* EXERCISE DESCRIPTION: Would you retype exactly the lines from the one containing "ومريح، مثالي للتدفئة في يوم بارد. هذا المفضل" through the last line of the records below, and nothing else?

(Beginning of DATA FOR THIS TASK)

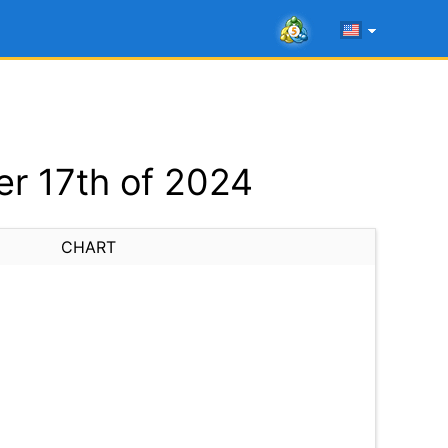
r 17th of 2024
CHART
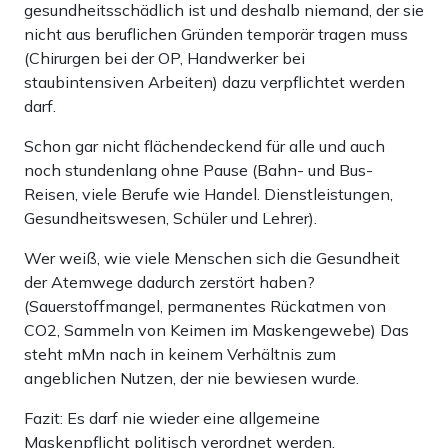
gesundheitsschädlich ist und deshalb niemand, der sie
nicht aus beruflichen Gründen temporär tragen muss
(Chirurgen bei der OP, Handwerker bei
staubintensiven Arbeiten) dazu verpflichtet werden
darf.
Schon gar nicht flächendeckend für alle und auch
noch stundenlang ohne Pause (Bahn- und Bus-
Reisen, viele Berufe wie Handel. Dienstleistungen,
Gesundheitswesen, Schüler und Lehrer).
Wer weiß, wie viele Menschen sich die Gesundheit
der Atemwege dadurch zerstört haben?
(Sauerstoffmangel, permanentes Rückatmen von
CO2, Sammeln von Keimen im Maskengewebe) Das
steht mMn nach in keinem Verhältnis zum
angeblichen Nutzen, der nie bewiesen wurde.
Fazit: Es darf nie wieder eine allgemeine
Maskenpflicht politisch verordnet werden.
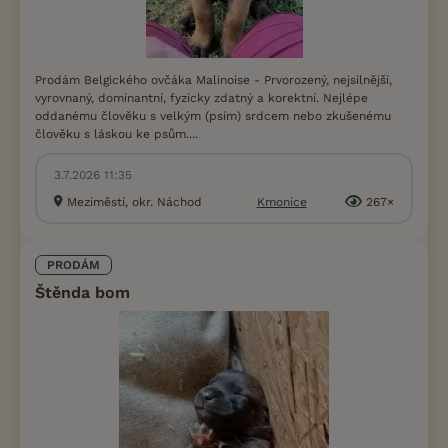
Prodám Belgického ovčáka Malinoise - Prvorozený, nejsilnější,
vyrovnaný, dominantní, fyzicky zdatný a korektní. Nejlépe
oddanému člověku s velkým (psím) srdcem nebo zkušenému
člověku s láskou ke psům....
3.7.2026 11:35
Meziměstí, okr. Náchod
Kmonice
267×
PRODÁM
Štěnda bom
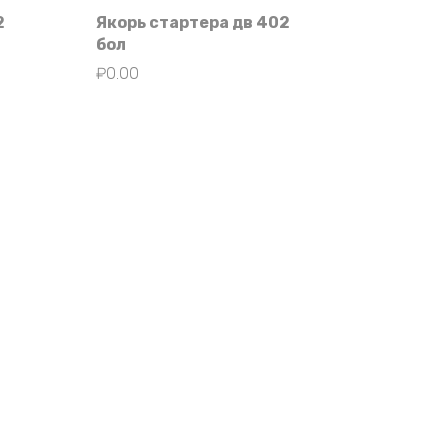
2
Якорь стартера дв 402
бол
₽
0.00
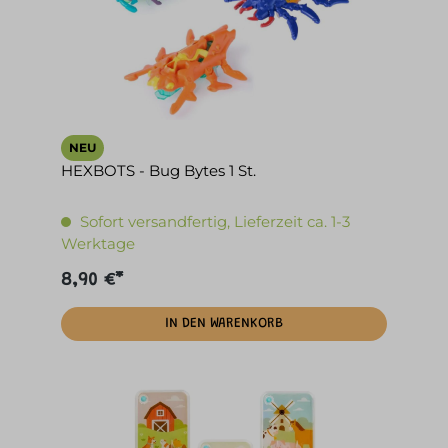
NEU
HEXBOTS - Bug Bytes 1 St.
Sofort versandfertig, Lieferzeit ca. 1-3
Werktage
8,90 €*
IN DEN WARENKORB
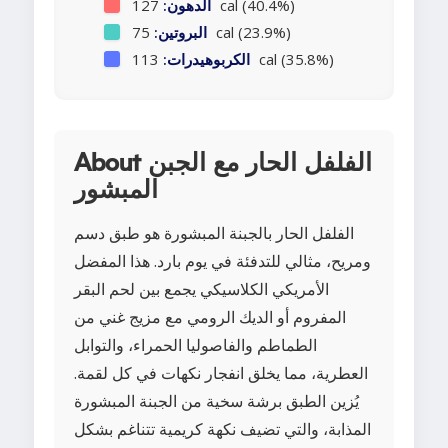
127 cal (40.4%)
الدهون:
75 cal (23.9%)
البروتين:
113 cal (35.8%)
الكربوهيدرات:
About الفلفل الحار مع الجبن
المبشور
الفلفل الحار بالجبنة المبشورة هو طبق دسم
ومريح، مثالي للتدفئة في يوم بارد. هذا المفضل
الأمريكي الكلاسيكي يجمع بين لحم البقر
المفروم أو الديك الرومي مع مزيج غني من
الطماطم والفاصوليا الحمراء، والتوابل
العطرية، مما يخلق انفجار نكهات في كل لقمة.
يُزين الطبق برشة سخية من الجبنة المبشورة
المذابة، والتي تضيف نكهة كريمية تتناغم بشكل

(End of DATA FOR THIS TASK)

* OUTPUT FOR THIS EXERCISE:
ومريح، مثالي للتدفئة في يوم بارد. هذا المفضل
الأمريكي الكلاسيكي يجمع بين لحم البقر
المفروم أو الديك الرومي مع مزيج غني من
الطماطم والفاصوليا الحمراء، والتوابل
العطرية، مما يخلق انفجار نكهات في كل لقمة.
يُزين الطبق برشة سخية من الجبنة المبشورة
المذابة، والتي تضيف نكهة كريمية تتناغم بشكل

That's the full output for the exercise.